## [INSTRUCTIONS TO FOLLOW]
Please, without the pictures, restate every entry exactly.

------------------------------------

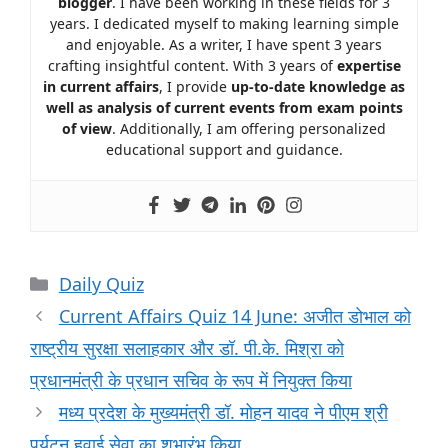
blogger
. I have been working in these fields for 3
years. I dedicated myself to making learning simple
and enjoyable. As a writer, I have spent 3 years
crafting insightful content. With 3 years of
expertise
in current affairs
, I provide
up-to-date knowledge as
well as analysis of current events from exam points
of view
. Additionally, I am offering personalized
educational support and guidance.
Daily Quiz
Current Affairs Quiz 14 June: अजीत डोभाल को
राष्ट्रीय सुरक्षा सलाहकार और डॉ. पी.के. मिश्रा को
प्रधानमंत्री के प्रधान सचिव के रूप में नियुक्त किया
मध्य प्रदेश के मुख्यमंत्री डॉ. मोहन यादव ने पीएम श्री
पर्यटन हवाई सेवा का शुभारंभ किया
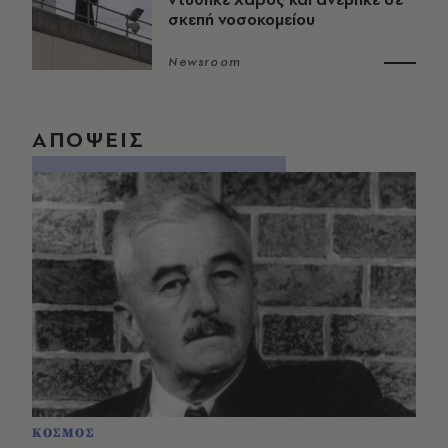
σκεπή νοσοκομείου
Newsroom
ΑΠΟΨΕΙΣ
ΚΟΣΜΟΣ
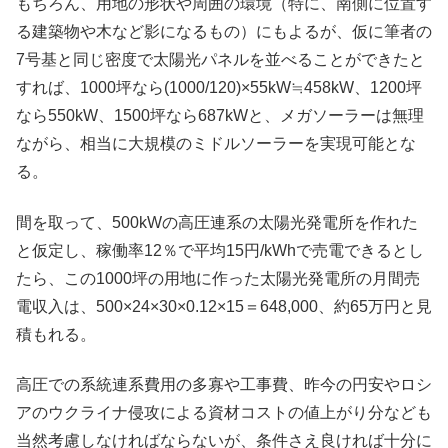
もちろん、用地の形状や周囲の環境（特に、南側に位置す
る建築物や木など影になるもの）にもよるが、仮に筆者の
7号基と同じ密度で太陽光パネルを並べることができたと
すれば、1000坪なら(1000/120)×55kW≒458kW、1200坪
なら550kW、1500坪なら687kWと、メガソーラーは無理
ながら、相当に大規模のミドルソーラーを実現可能とな
る。
間を取って、500kWの高圧連系の太陽光発電所を作れた
と仮定し、稼働率12％で平均15円/kWhで売電できるとし
たら、この1000坪の用地に作った太陽光発電所の月間売
電収入は、500×24×30×0.12×15＝648,000、約65万円と見
積もれる。
高圧での系統連系費用の多寡や工事費、昨今の円安やロシ
アのウクライナ侵攻による資材コストの値上がり分なども
当然考慮しなければならないが、条件さえ良ければ十分に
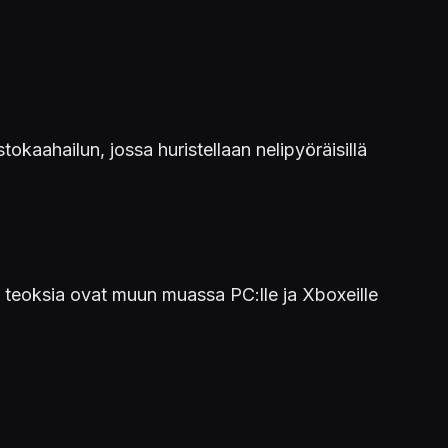
okaahailun, jossa huristellaan nelipyöräisillä
a teoksia ovat muun muassa PC:lle ja Xboxeille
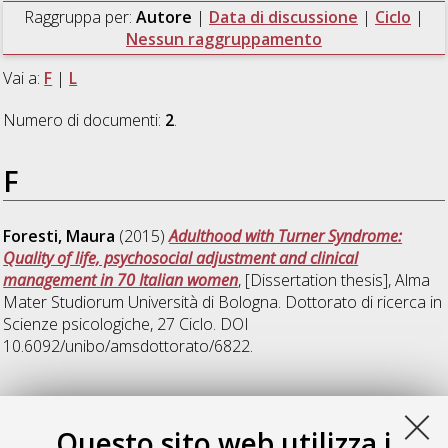
Raggruppa per:
Autore
|
Data di discussione
|
Ciclo
|
Nessun raggruppamento
Vai a:
F
|
L
Numero di documenti:
2
.
F
Foresti, Maura
(2015)
Adulthood with Turner Syndrome:
Quality of life, psychosocial adjustment and clinical
management in 70 Italian women
, [Dissertation thesis], Alma
Mater Studiorum Università di Bologna. Dottorato di ricerca in
Scienze psicologiche
, 27 Ciclo. DOI
10.6092/unibo/amsdottorato/6822.
L
Questo sito web utilizza i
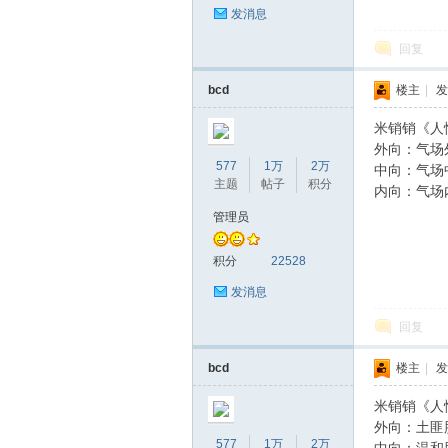
发消息
回复
bcd
楼主
|
发
米销销《人
外向：气场
577
1万
2万
中向：气场
主题
帖子
积分
内向：气场
管理员
积分
22528
发消息
回复
bcd
楼主
|
发
米销销《人
外向：土匪
577
1万
2万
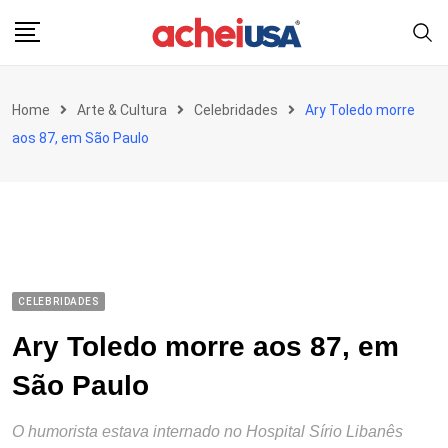
Skip
to
content
Home
Arte & Cultura
Celebridades
Ary Toledo morre
aos 87, em São Paulo
CELEBRIDADES
Ary Toledo morre aos 87, em
São Paulo
O humorista estava internado no Hospital Sírio Libanês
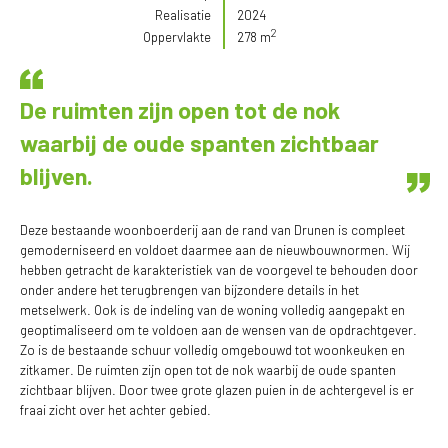
Realisatie
2024
2
Oppervlakte
278 m
De ruimten zijn open tot de nok
waarbij de oude spanten zichtbaar
blijven.
Deze bestaande woonboerderij aan de rand van Drunen is compleet
gemoderniseerd en voldoet daarmee aan de nieuwbouwnormen. Wij
hebben getracht de karakteristiek van de voorgevel te behouden door
onder andere het terugbrengen van bijzondere details in het
metselwerk. Ook is de indeling van de woning volledig aangepakt en
geoptimaliseerd om te voldoen aan de wensen van de opdrachtgever.
Zo is de bestaande schuur volledig omgebouwd tot woonkeuken en
zitkamer. De ruimten zijn open tot de nok waarbij de oude spanten
zichtbaar blijven. Door twee grote glazen puien in de achtergevel is er
fraai zicht over het achter gebied.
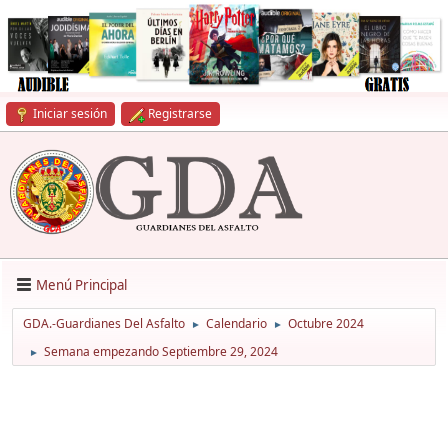
Iniciar sesión
Registrarse
Menú Principal
GDA.-Guardianes Del Asfalto
Calendario
Octubre 2024
►
►
Semana empezando Septiembre 29, 2024
►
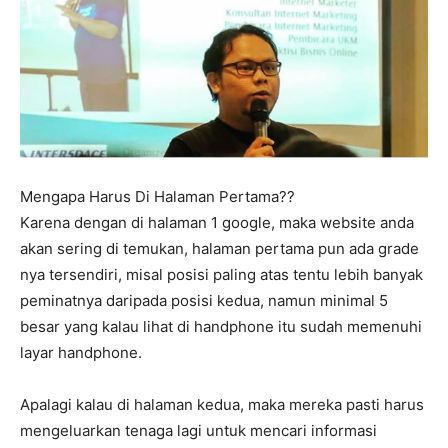
Mengapa Harus Di Halaman Pertama??
Karena dengan di halaman 1 google, maka website anda
akan sering di temukan, halaman pertama pun ada grade
nya tersendiri, misal posisi paling atas tentu lebih banyak
peminatnya daripada posisi kedua, namun minimal 5
besar yang kalau lihat di handphone itu sudah memenuhi
layar handphone.
Apalagi kalau di halaman kedua, maka mereka pasti harus
mengeluarkan tenaga lagi untuk mencari informasi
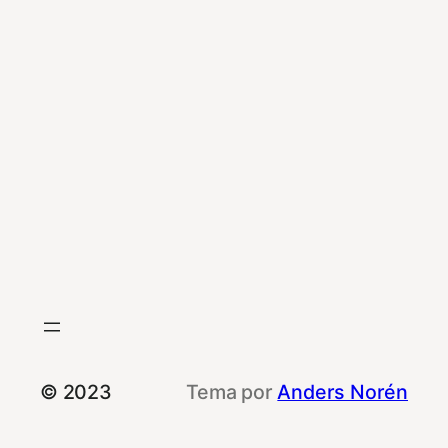
© 2023
Tema por
Anders Norén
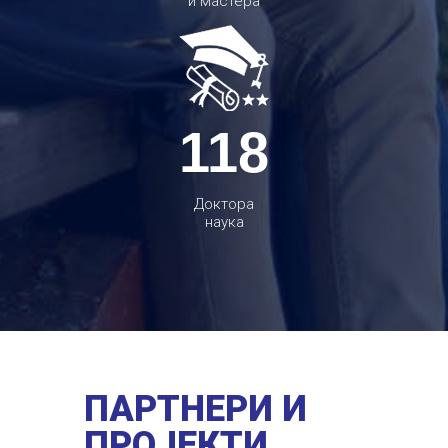
и мастера
118
Доктора
наука
ПАРТНЕРИ И
ПРОЈЕКТИ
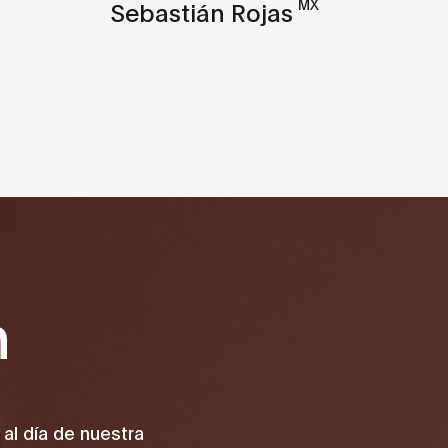
MX
Sebastián Rojas
n
 al día de nuestra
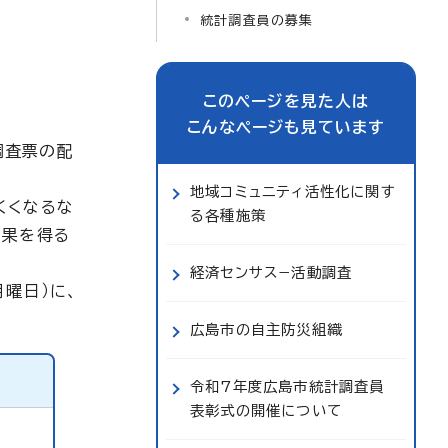
統計調査員の募集
このページを見た人は
こんなページも見ています
調査票の配
地域コミュニティ活性化に関す
くくなるな
る各種施策
結果を得る
経済センサス−活動調査
曜日）に、
広島市の自主防災組織
令和7年度広島市統計調査員
表彰式の開催について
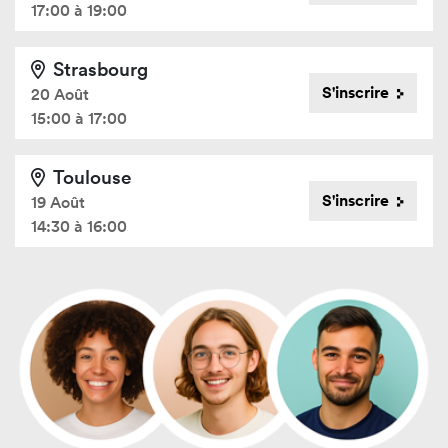
17:00 à 19:00
Strasbourg
S'inscrire
20 Août
15:00 à 17:00
Toulouse
S'inscrire
19 Août
14:30 à 16:00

------------------------------------

## [SOLUTION TO THIS TASK]
blogger
. I have been working in these fields for 3
years. I dedicated myself to making learning simple
and enjoyable. As a writer, I have spent 3 years
crafting insightful content. With 3 years of
expertise
in current affairs
, I provide
up-to-date knowledge as
well as analysis of current events from exam points
of view
. Additionally, I am offering personalized
educational support and guidance.
Daily Quiz
Current Affairs Quiz 14 June: अजीत डोभाल को
राष्ट्रीय सुरक्षा सलाहकार और डॉ. पी.के. मिश्रा को
प्रधानमंत्री के प्रधान सचिव के रूप में नियुक्त किया
मध्य प्रदेश के मुख्यमंत्री डॉ. मोहन यादव ने पीएम श्री
पर्यटन हवाई सेवा का शुभारंभ किया
σκεπή νοσοκομείου
Newsroom
ΑΠΟΨΕΙΣ
ΚΟΣΜΟΣ
もちろん、用地の形状や周囲の環境（特に、南側に位置す
る建築物や木など影になるもの）にもよるが、仮に筆者の
7号基と同じ密度で太陽光パネルを並べることができたと
すれば、1000坪なら(1000/120)×55kW≒458kW、1200坪
なら550kW、1500坪なら687kWと、メガソーラーは無理
ながら、相当に大規模のミドルソーラーを実現可能とな
る。
間を取って、500kWの高圧連系の太陽光発電所を作れた
と仮定し、稼働率12％で平均15円/kWhで売電できるとし
たら、この1000坪の用地に作った太陽光発電所の月間売
電収入は、500×24×30×0.12×15＝648,000、約65万円と見
積もれる。
高圧での系統連系費用の多寡や工事費、昨今の円安やロシ
アのウクライナ侵攻による資材コストの値上がり分なども
当然考慮しなければならないが、条件さえ良ければ十分に
okaahailun, jossa huristellaan nelipyöräisillä
a teoksia ovat muun muassa PC:lle ja Xboxeille
Raggruppa per:
Autore
|
Data di discussione
|
Ciclo
|
Nessun raggruppamento
Vai a:
F
|
L
Numero di documenti:
2
.
F
Foresti, Maura
(2015)
Adulthood with Turner Syndrome:
Quality of life, psychosocial adjustment and clinical
management in 70 Italian women
, [Dissertation thesis], Alma
Mater Studiorum Università di Bologna. Dottorato di ricerca in
Scienze psicologiche
, 27 Ciclo. DOI
10.6092/unibo/amsdottorato/6822.
L
Questo sito web utilizza i
发消息
回复
bcd
楼主
|
发
米销销《人
外向：气场
577
1万
2万
中向：气场
主题
帖子
积分
内向：气场
管理员
积分
22528
发消息
回复
bcd
楼主
|
发
米销销《人
外向：土匪
577
1万
2万
Skip
to
content
Home
Arte & Cultura
Celebridades
Ary Toledo morre
aos 87, em São Paulo
CELEBRIDADES
Ary Toledo morre aos 87, em
São Paulo
O humorista estava internado no Hospital Sírio Libanês
Realisatie
2024
2
Oppervlakte
278 m
De ruimten zijn open tot de nok
waarbij de oude spanten zichtbaar
blijven.
Deze bestaande woonboerderij aan de rand van Drunen is compleet
gemoderniseerd en voldoet daarmee aan de nieuwbouwnormen. Wij
hebben getracht de karakteristiek van de voorgevel te behouden door
onder andere het terugbrengen van bijzondere details in het
metselwerk. Ook is de indeling van de woning volledig aangepakt en
geoptimaliseerd om te voldoen aan de wensen van de opdrachtgever.
Zo is de bestaande schuur volledig omgebouwd tot woonkeuken en
zitkamer. De ruimten zijn open tot de nok waarbij de oude spanten
zichtbaar blijven. Door twee grote glazen puien in de achtergevel is er
fraai zicht over het achter gebied.
Iniciar sesión
Registrarse
Menú Principal
GDA.-Guardianes Del Asfalto
Calendario
Octubre 2024
►
►
Semana empezando Septiembre 29, 2024
►
Mengapa Harus Di Halaman Pertama??
Karena dengan di halaman 1 google, maka website anda
akan sering di temukan, halaman pertama pun ada grade
nya tersendiri, misal posisi paling atas tentu lebih banyak
peminatnya daripada posisi kedua, namun minimal 5
besar yang kalau lihat di handphone itu sudah memenuhi
layar handphone.
Apalagi kalau di halaman kedua, maka mereka pasti harus
mengeluarkan tenaga lagi untuk mencari informasi
© 2023
Tema por
Anders Norén
и мастера
118
Доктора
наука
ПАРТНЕРИ И
ПРОЈЕКТИ
MX
Sebastián Rojas
n
 al día de nuestra
統計調査員の募集
このページを見た人は
こんなページも見ています
調査票の配
地域コミュニティ活性化に関す
くくなるな
る各種施策
結果を得る
経済センサス−活動調査
曜日）に、
広島市の自主防災組織
令和7年度広島市統計調査員
表彰式の開催について
17:00 à 19:00
Strasbourg
S'inscrire
20 Août
15:00 à 17:00
Toulouse
S'inscrire
19 Août
14:30 à 16:00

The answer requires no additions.